In May 2022, Waller was released from jail half-way through the sentence and was taken back by her wife Mrs Waller at their home in Gosport.

But within three months, Waller had started her 'grooming process' again and messaged the girls on Facebook.

Waller was caught by police on August 4, 2022, when officers visited the house for a separate reason and discovered Waller hiding her wife's pink Samsung phone in her lap.

Mrs Waller said the Samsung was a secondary phone which she mainly used as an alarm clock and denied ever using the Jake Smith Facebook profile.

She told the court she had decided to divorce Waller.

Defendant Waller told jurors she preferred to be called 'Abi' and that she was waiting to be seen by a gender identity clinic.

Waller has been serving time at men's prisons - HMP The Verne on Isle of Portland, Dorset, and HMP Winchester, Hants.

Giving evidence, Waller claimed she 'didn't send messages' to the young girls, 'didn't recognise them', and suggested her wife was behind a plot to frame her to 'set me up'.

Waller said: "The only person who I know had access to [the phone] was my wife.

"We were arguing quite a lot, there were difficulties.
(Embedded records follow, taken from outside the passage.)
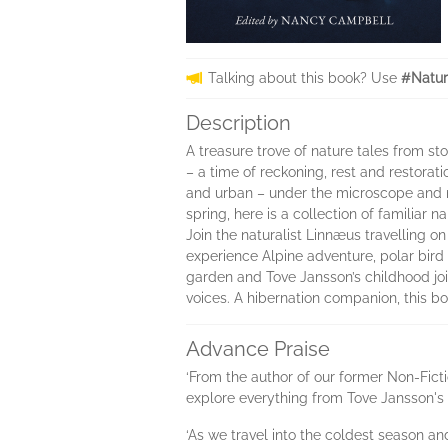
Talking about this book? Use
#Natur
Description
A treasure trove of nature tales from st
– a time of reckoning, rest and restorat
and urban – under the microscope and r
spring, here is a collection of familiar
Join the naturalist Linnæus travelling o
experience Alpine adventure, polar bird
garden and Tove Jansson’s childhood join
voices. A hibernation companion, this bo
Advance Praise
‘From the author of our former Non-Fict
explore everything from Tove Jansson's 
‘As we travel into the coldest season a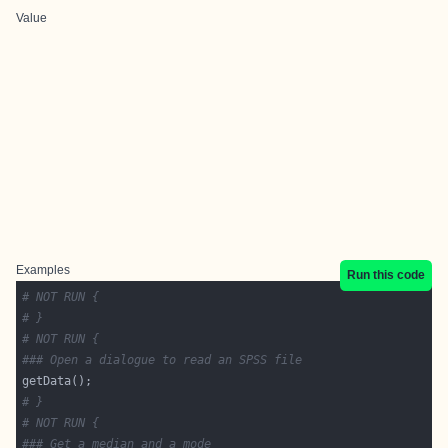
Value
Examples
Run this code
# NOT RUN {
# }
# NOT RUN {
### Open a dialogue to read an SPSS file
# }
# NOT RUN {
### Get a median and a mode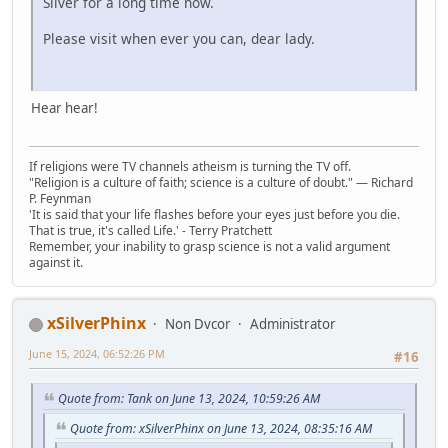
Silver for a long time now.
Please visit when ever you can, dear lady.
Hear hear!
If religions were TV channels atheism is turning the TV off.
"Religion is a culture of faith; science is a culture of doubt." ― Richard
P. Feynman
'It is said that your life flashes before your eyes just before you die.
That is true, it's called Life.' - Terry Pratchett
Remember, your inability to grasp science is not a valid argument
against it.
xSilverPhinx
Non Dvcor
Administrator
June 15, 2024, 06:52:26 PM
#16
Quote from: Tank on June 13, 2024, 10:59:26 AM
Quote from: xSilverPhinx on June 13, 2024, 08:35:16 AM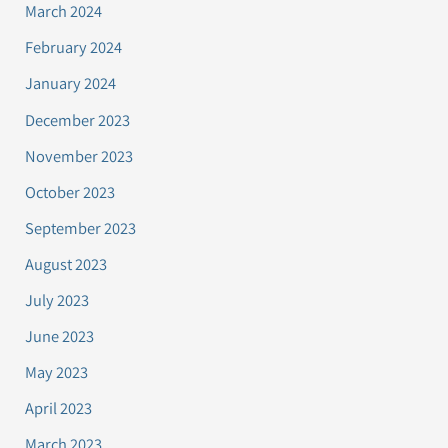
March 2024
February 2024
January 2024
December 2023
November 2023
October 2023
September 2023
August 2023
July 2023
June 2023
May 2023
April 2023
March 2023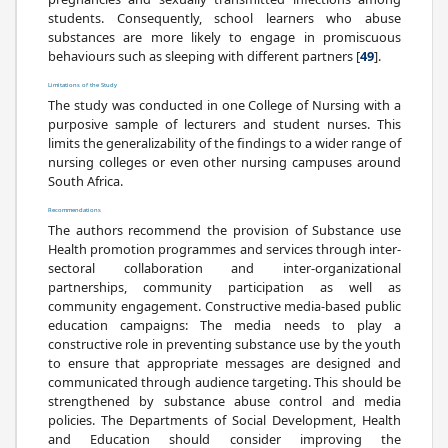
students. Consequently, school learners who abuse
substances are more likely to engage in promiscuous
behaviours such as sleeping with different partners [
49
].
Limitations of the Study
The study was conducted in one College of Nursing with a
purposive sample of lecturers and student nurses. This
limits the generalizability of the findings to a wider range of
nursing colleges or even other nursing campuses around
South Africa.
Recommendations
The authors recommend the provision of Substance use
Health promotion programmes and services through inter-
sectoral collaboration and inter-organizational
partnerships, community participation as well as
community engagement. Constructive media-based public
education campaigns: The media needs to play a
constructive role in preventing substance use by the youth
to ensure that appropriate messages are designed and
communicated through audience targeting. This should be
strengthened by substance abuse control and media
policies. The Departments of Social Development, Health
and Education should consider improving the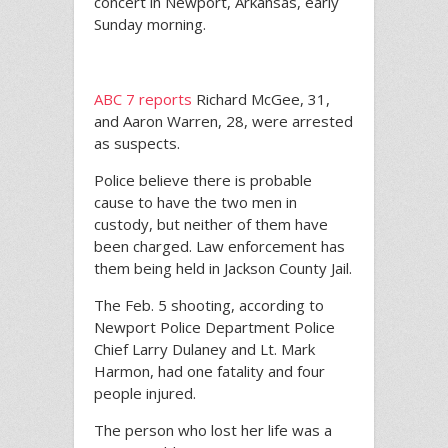
concert in Newport, Arkansas, early
Sunday morning.
ABC 7 reports
Richard McGee, 31,
and Aaron Warren, 28, were arrested
as suspects.
Police believe there is probable
cause to have the two men in
custody, but neither of them have
been charged. Law enforcement has
them being held in Jackson County Jail.
The Feb. 5 shooting, according to
Newport Police Department Police
Chief Larry Dulaney and Lt. Mark
Harmon, had one fatality and four
people injured.
The person who lost her life was a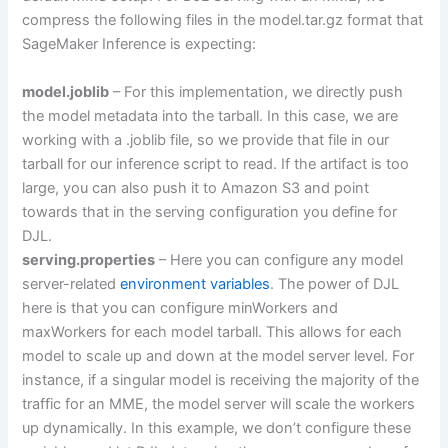
compress the following files in the model.tar.gz format that
SageMaker Inference is expecting:
model.joblib
– For this implementation, we directly push
the model metadata into the tarball. In this case, we are
working with a .joblib file, so we provide that file in our
tarball for our inference script to read. If the artifact is too
large, you can also push it to Amazon S3 and point
towards that in the serving configuration you define for
DJL.
serving.properties
– Here you can configure any model
server-related
environment variables
. The power of DJL
here is that you can configure minWorkers and
maxWorkers for each model tarball. This allows for each
model to scale up and down at the model server level. For
instance, if a singular model is receiving the majority of the
traffic for an MME, the model server will scale the workers
up dynamically. In this example, we don’t configure these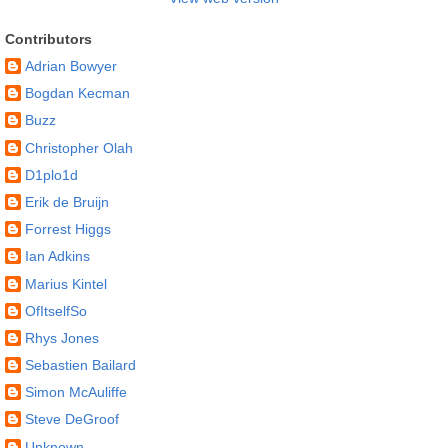
Contributors
Adrian Bowyer
Bogdan Kecman
Buzz
Christopher Olah
D1plo1d
Erik de Bruijn
Forrest Higgs
Ian Adkins
Marius Kintel
OfItselfSo
Rhys Jones
Sebastien Bailard
Simon McAuliffe
Steve DeGroof
Unknown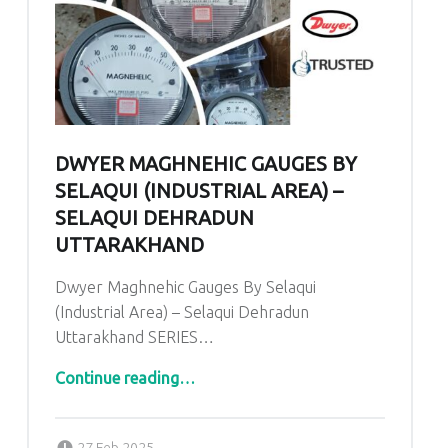
DWYER MAGHNEHIC GAUGES BY
SELAQUI (INDUSTRIAL AREA) –
SELAQUI DEHRADUN
UTTARAKHAND
Dwyer Maghnehic Gauges By Selaqui
(Industrial Area) – Selaqui Dehradun
Uttarakhand SERIES…
“Dwyer Maghnehic Gauges By Selaqui (Industrial Area) – Selaqui Dehradun Uttarakhand”
Continue reading
…
Posted on:
Written by:
admin
27 Feb 2025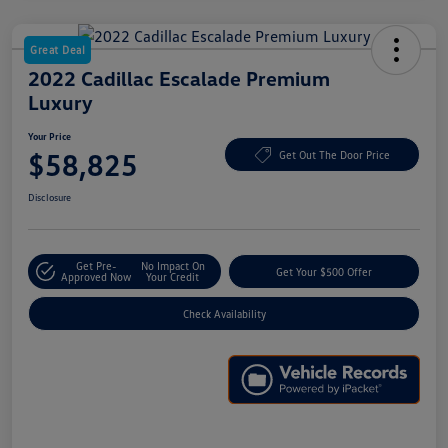
Great Deal
2022 Cadillac Escalade Premium
Luxury
Your Price
$58,825
Get Out The Door Price
Disclosure
Get Pre-
No Impact On
Get Your $500 Offer
Approved Now
Your Credit
Check Availability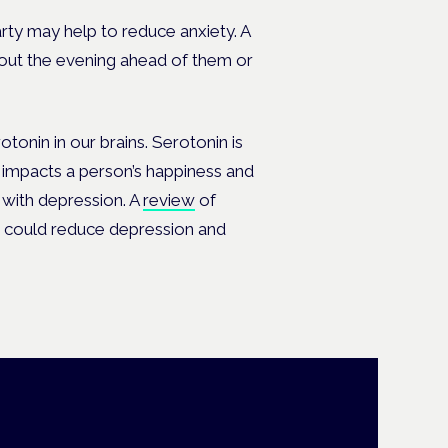
arty may help to reduce anxiety. A
out the evening ahead of them or
tonin in our brains. Serotonin is
it impacts a person’s happiness and
 with depression. A
review
of
t could reduce depression and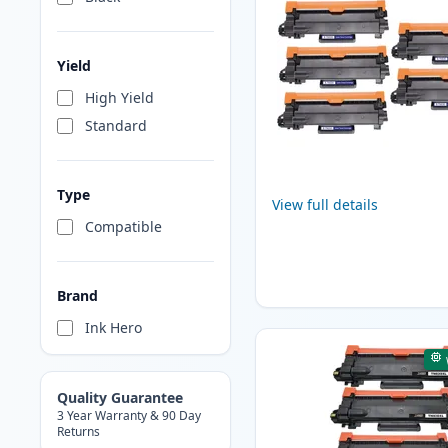
Yield
High Yield
Standard
Type
View full details
Compatible
Brand
Ink Hero
Quality Guarantee
3 Year Warranty & 90 Day
Returns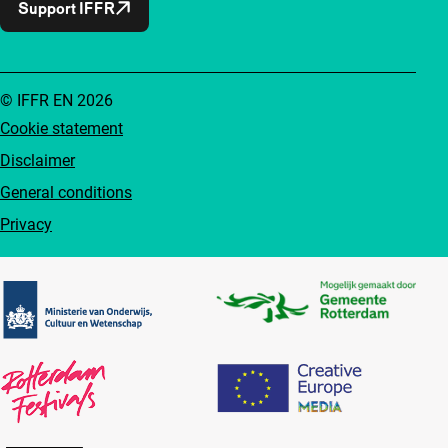
Support IFFR
© IFFR EN 2026
Cookie statement
Disclaimer
General conditions
Privacy
Partners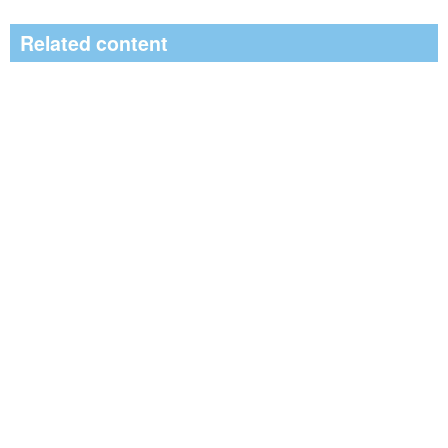
Related content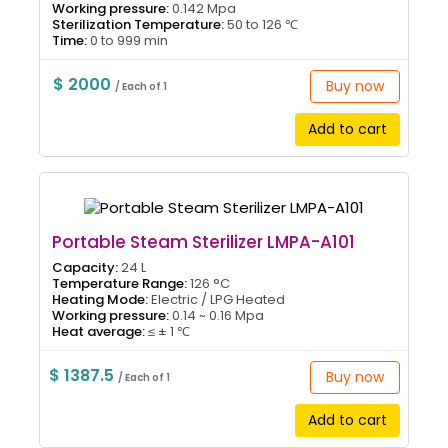
Working pressure:
0.142 Mpa
Sterilization Temperature:
50 to 126 ℃
Time:
0 to 999 min
$ 2000
Buy now
/ Each of 1
Add to cart
Portable Steam Sterilizer LMPA-A101
Capacity:
24 L
Temperature Range:
126 °C
Heating Mode:
Electric / LPG Heated
Working pressure:
0.14 ~ 0.16 Mpa
Heat average:
≤ ± 1 ℃
$ 1387.5
Buy now
/ Each of 1
Add to cart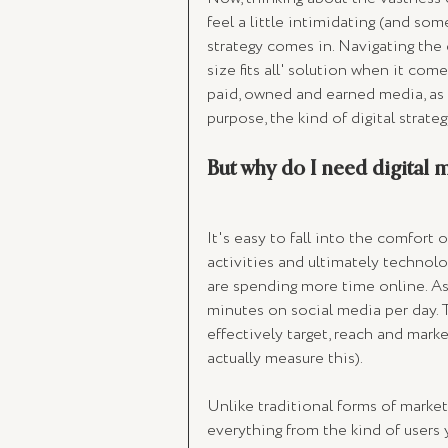
feel a little intimidating (and som
strategy comes in. Navigating the d
size fits all' solution when it co
paid, owned and earned media, as w
purpose, the kind of digital strate
But why do I need digital 
It's easy to fall into the comfort 
activities and ultimately technolo
are spending more time online. As
minutes on social media per day. T
effectively target, reach and mark
actually measure this). 
Unlike traditional forms of market
everything from the kind of users 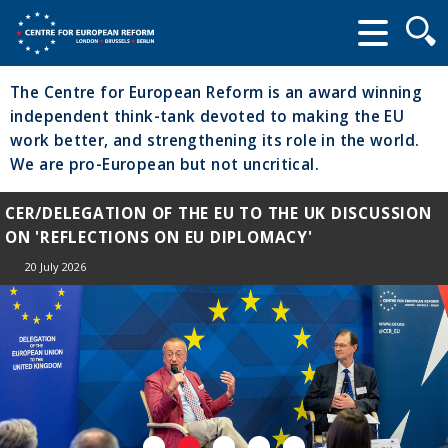
Searc
form
The Centre for European Reform is an award winning
independent think-tank devoted to making the EU
work better, and strengthening its role in the world.
We are pro-European but not uncritical.
CER/DELEGATION OF THE EU TO THE UK DISCUSSION
ON 'REFLECTIONS ON EU DIPLOMACY'
20 July 2026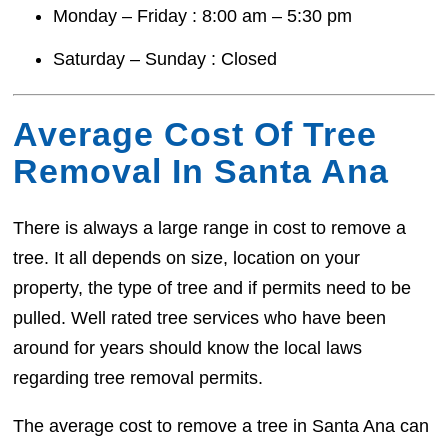
Monday – Friday : 8:00 am – 5:30 pm
Saturday – Sunday : Closed
Average Cost Of Tree
Removal In Santa Ana
There is always a large range in cost to remove a
tree. It all depends on size, location on your
property, the type of tree and if permits need to be
pulled. Well rated tree services who have been
around for years should know the local laws
regarding tree removal permits.
The average cost to remove a tree in Santa Ana can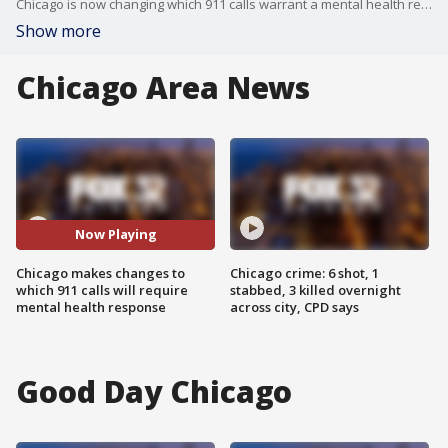
Chicago is now changing which 911 calls warrant a mental health response, instead of a police officer.
Show more
Chicago Area News
Now Playing
Chicago makes changes to
Chicago crime: 6 shot, 1
which 911 calls will require
stabbed, 3 killed overnight
mental health response
across city, CPD says
Good Day Chicago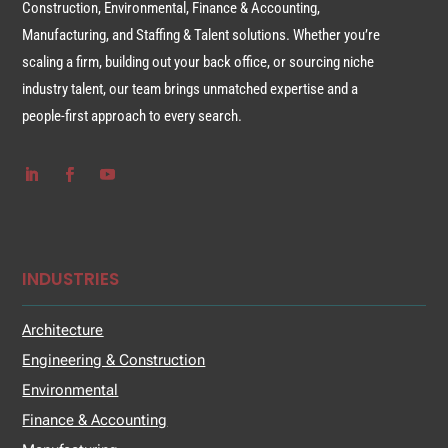
Construction, Environmental, Finance & Accounting,
Manufacturing, and Staffing & Talent solutions. Whether you’re
scaling a firm, building out your back office, or sourcing niche
industry talent, our team brings unmatched expertise and a
people-first approach to every search.
INDUSTRIES
Architecture
Engineering & Construction
Environmental
Finance & Accounting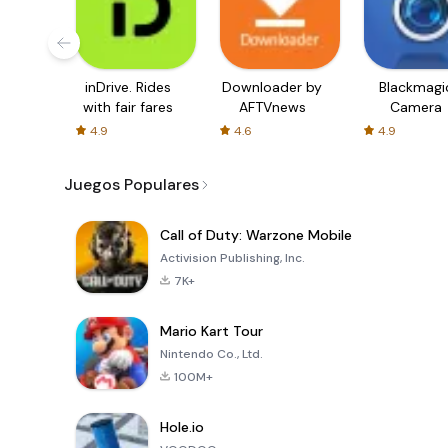
inDrive. Rides
Downloader by
Blackmagi
with fair fares
AFTVnews
Camera
4.9
4.6
4.9
Juegos Populares
Call of Duty: Warzone Mobile
Activision Publishing, Inc.
7K+
Mario Kart Tour
Nintendo Co., Ltd.
100M+
Hole.io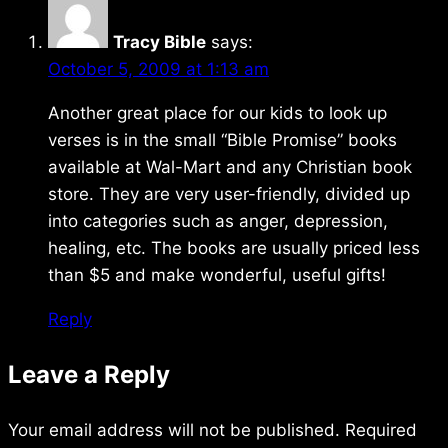
Tracy Bible
says:
October 5, 2009 at 1:13 am
Another great place for our kids to look up
verses is in the small “Bible Promise” books
available at Wal-Mart and any Christian book
store. They are very user-friendly, divided up
into categories such as anger, depression,
healing, etc. The books are usually priced less
than $5 and make wonderful, useful gifts!
Reply
Leave a Reply
Your email address will not be published.
Required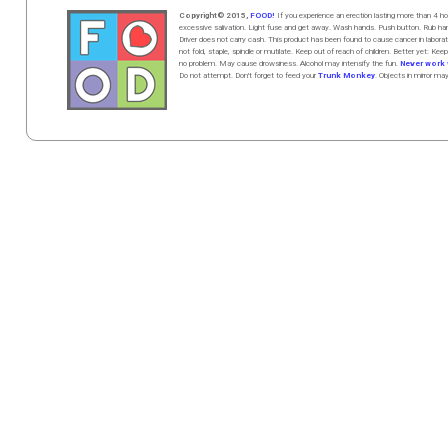
Copyright© 2015,
FOOD!
If you experience an erection lasting more than 4
excessive salivation. Light fuse and get away. Wash hands. Push butt
on
. Rub h
Driver does not carry cash. This product has been found to cause cancer in la
not fold, staple, spindle or mutilate. Keep out of reach of children. Better yet: Keep
no problem. May cause drowsiness. Alcohol may intensify the fun.
Never work w
Do not attempt. Don't forget to feed your
Trunk Monkey
. Objects in mirror ma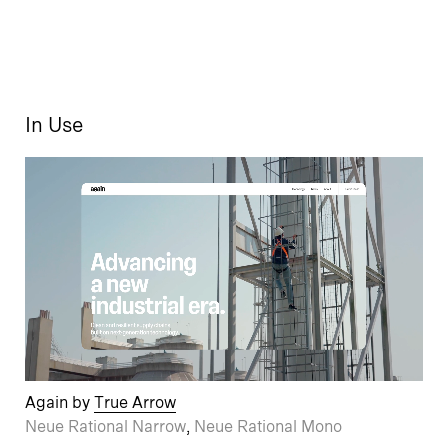
In Use
Again by
True Arrow
Neue Rational Narrow
,
Neue Rational Mono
As far as I was aware, we were still together.

"I believe [Mrs Waller sent the messages] to maybe get me in trouble, to get me put back in."

Waller added: "She knows that I have been in trouble for it before in the past.

"I believe she was actually in another relationship with another, current boyfriend that she is with at this time and she wanted me out of the way without telling me."

Waller also claimed she is no longer aroused by children.

"I had a sexual interest in young girls, not anymore", she said.

"I've done offending behaviour courses whilst I was inside."

Waller was convicted by a jury of four counts of breaching a SHPO.

Prosecuting, Tim Dracass said: "Had the police not intercepted this phone when they did so, the crown submits it may well have been that there was a risk that serious harm could have taken place."

Ellie Fargin, defending, asked the judge to consider how Waller will cope in prison as an inmate who identifies as female and given her ADHD and autism.

Judge Michael Bowes KC jailed Waller for three and a half years, saying that her messages were a 'pre-cursor to what Waller had in mind'.

Sentencing Waller, Judge Bowes KC said: "The messages themselves would appear to be fairly innocuous, but I am satisfied they were part of a grooming process.

"[The messages] were to gain their trust, with a view to take matters further and that's part of the gravity of these offences.

"At your trial, you denied matters, seeking to blame your wife, but the jury convicted you."